Pain shot through my arm. For months, I’ve struggled using my limb. Somehow, I injured it. Months ago, the deltoid, tricep, and brachial muscles began to rebel. Simple things are tough. Sleeping on my left side is difficult. I shift and squirm until I’ve found the perfect position where it can rest and hopefully heal. Pulling my elbow out and away from my body brings sharp pain.
All my life, I’ve stuck my right into a sleeve and then slipped my left into the other side. Now to prevent pain, I need to start with my non-dominate side. Sometimes, I forget and have to pull my right arm out and begin again with my left. Frustrating and painful. Pullovers are practically unachievable by myself and I’ve had to ask my husband to help me. Fastening something against my back by myself is painful and almost impossible. Jimmy to the rescue!
I need to flip the habit my brain thinks is the correct sequence. Dressing this way, by starting with my dominant side, is not a bad thing—after all, I’ve done it for over a half-a-century. The injury showed me how I’d done something without thinking all my life. I’d grown accustomed to the way I get dressed. Habits are comfortable and, in-of-themselves, may not be wrong and in fact, they could be good. But are they the best?

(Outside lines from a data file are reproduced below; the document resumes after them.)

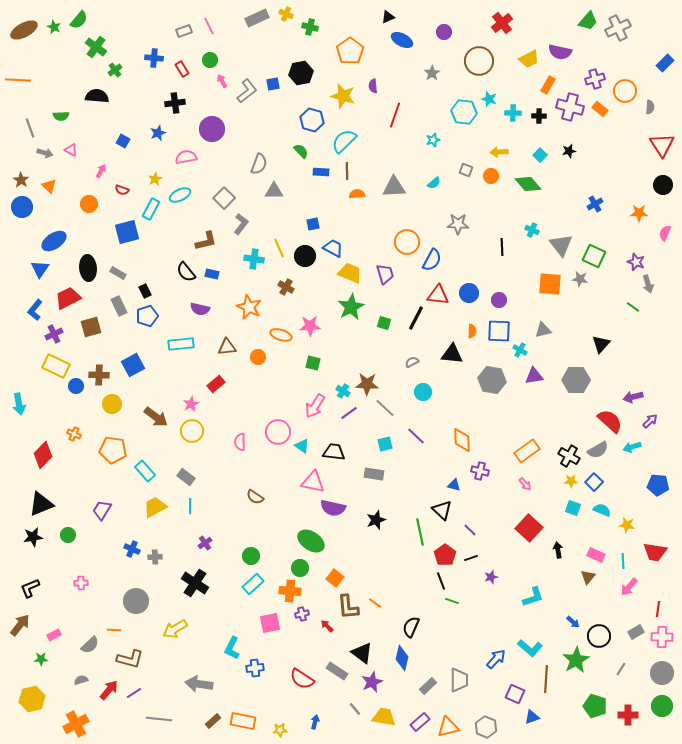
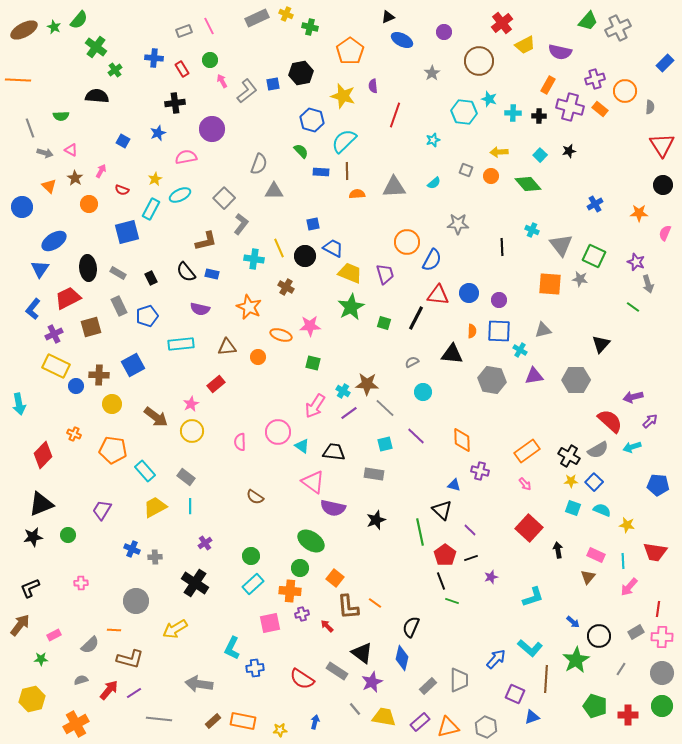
yellow trapezoid at (529, 59): moved 4 px left, 14 px up
brown star at (21, 180): moved 54 px right, 2 px up
black rectangle at (145, 291): moved 6 px right, 13 px up
blue L-shape at (35, 310): moved 2 px left, 1 px up
pink triangle at (313, 482): rotated 25 degrees clockwise
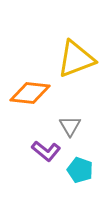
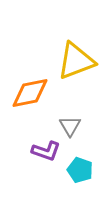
yellow triangle: moved 2 px down
orange diamond: rotated 18 degrees counterclockwise
purple L-shape: rotated 20 degrees counterclockwise
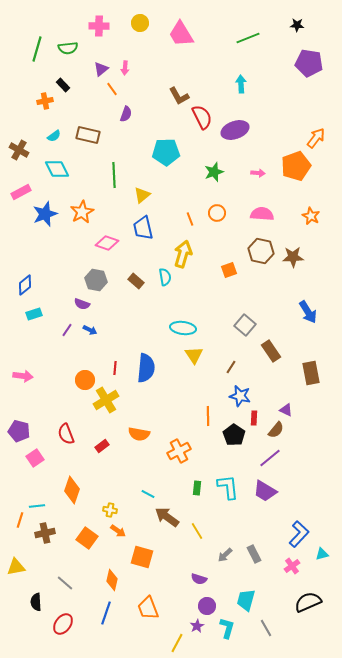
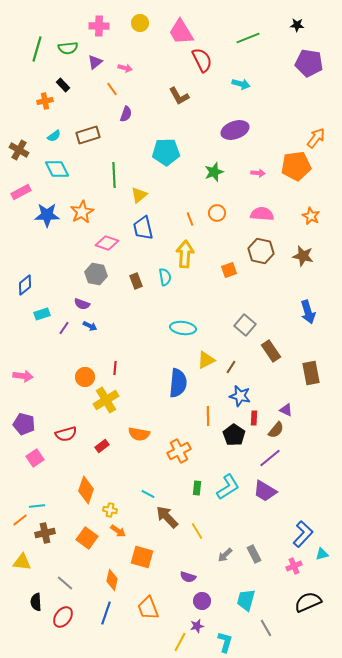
pink trapezoid at (181, 34): moved 2 px up
pink arrow at (125, 68): rotated 80 degrees counterclockwise
purple triangle at (101, 69): moved 6 px left, 7 px up
cyan arrow at (241, 84): rotated 108 degrees clockwise
red semicircle at (202, 117): moved 57 px up
brown rectangle at (88, 135): rotated 30 degrees counterclockwise
orange pentagon at (296, 166): rotated 12 degrees clockwise
yellow triangle at (142, 195): moved 3 px left
blue star at (45, 214): moved 2 px right, 1 px down; rotated 20 degrees clockwise
yellow arrow at (183, 254): moved 2 px right; rotated 12 degrees counterclockwise
brown star at (293, 257): moved 10 px right, 1 px up; rotated 15 degrees clockwise
gray hexagon at (96, 280): moved 6 px up
brown rectangle at (136, 281): rotated 28 degrees clockwise
blue arrow at (308, 312): rotated 15 degrees clockwise
cyan rectangle at (34, 314): moved 8 px right
purple line at (67, 330): moved 3 px left, 2 px up
blue arrow at (90, 330): moved 4 px up
yellow triangle at (194, 355): moved 12 px right, 5 px down; rotated 36 degrees clockwise
blue semicircle at (146, 368): moved 32 px right, 15 px down
orange circle at (85, 380): moved 3 px up
purple pentagon at (19, 431): moved 5 px right, 7 px up
red semicircle at (66, 434): rotated 85 degrees counterclockwise
cyan L-shape at (228, 487): rotated 64 degrees clockwise
orange diamond at (72, 490): moved 14 px right
brown arrow at (167, 517): rotated 10 degrees clockwise
orange line at (20, 520): rotated 35 degrees clockwise
blue L-shape at (299, 534): moved 4 px right
pink cross at (292, 566): moved 2 px right; rotated 14 degrees clockwise
yellow triangle at (16, 567): moved 6 px right, 5 px up; rotated 18 degrees clockwise
purple semicircle at (199, 579): moved 11 px left, 2 px up
purple circle at (207, 606): moved 5 px left, 5 px up
red ellipse at (63, 624): moved 7 px up
purple star at (197, 626): rotated 16 degrees clockwise
cyan L-shape at (227, 628): moved 2 px left, 14 px down
yellow line at (177, 643): moved 3 px right, 1 px up
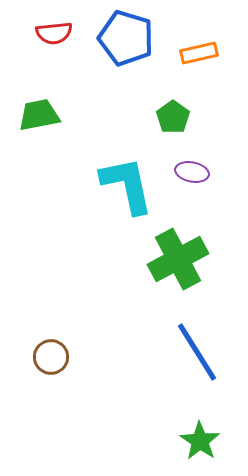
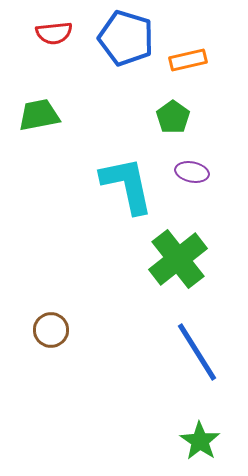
orange rectangle: moved 11 px left, 7 px down
green cross: rotated 10 degrees counterclockwise
brown circle: moved 27 px up
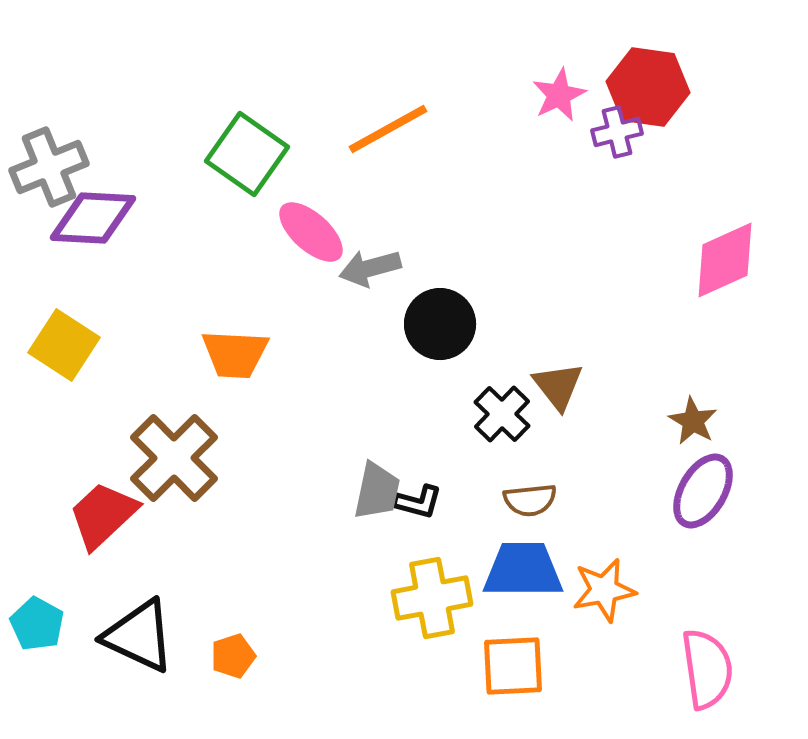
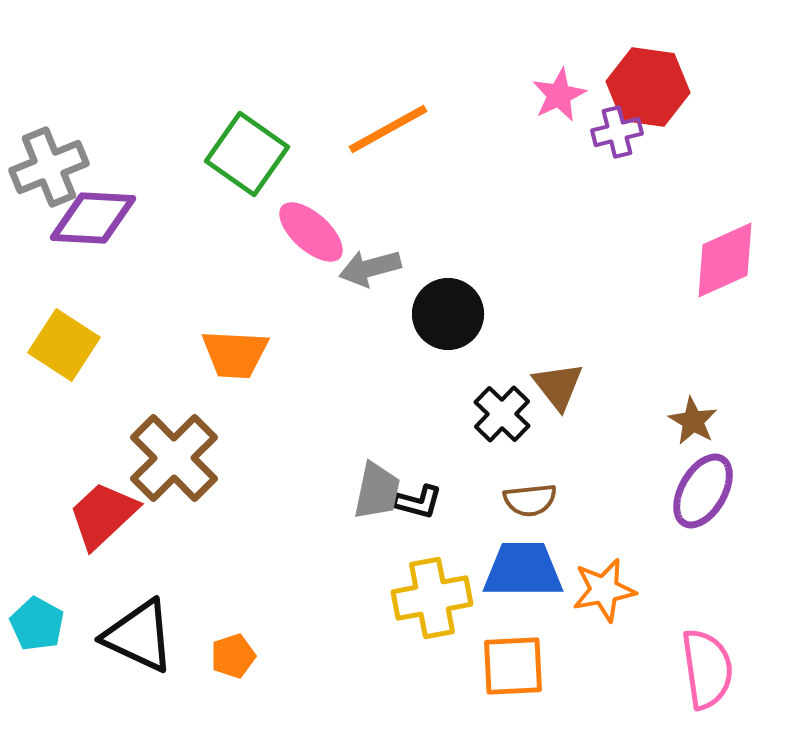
black circle: moved 8 px right, 10 px up
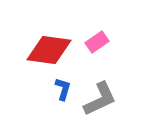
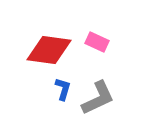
pink rectangle: rotated 60 degrees clockwise
gray L-shape: moved 2 px left, 1 px up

It hit me. This is like my spiritual walk with the Lord. Have I sunk my teeth into my good habits of reading the Bible and praying, albeit good things, but neglected to ask the Lord if there are things I need to revise?
Being stubborn and not altering a habit or mindset causes me pain when I try to dress the same way. Purposing to take care of my left arm by sliding it into the sleeve first is changing my habit—renewing my mind.
Often there is something in our thoughts, actions, and lives that we should adjust, relearn, prioritize, reverse, or throw away. Renew our mind.
When we listen to His prodding and we begin the process, we will feel uncomfortable. Growth is painful. Change is tough. Renewing our minds takes focus, intent, and repetition.
God says we need to renew our minds to be focused on Him and His word and be willing to revise our thinking. Are we up for that challenge?
And do not be conformed to this world, but be transformed by the renewing of your mind, that you may prove what is that good and acceptable and perfect will of God (Romans 12:2 NLT)
“Lord, please show me where I need to change. Where I need to strengthen, and where I need to rest. Help me to see my thoughts, actions, habits, standards, and emotions through Your eyes. In Jesus name, Amen.”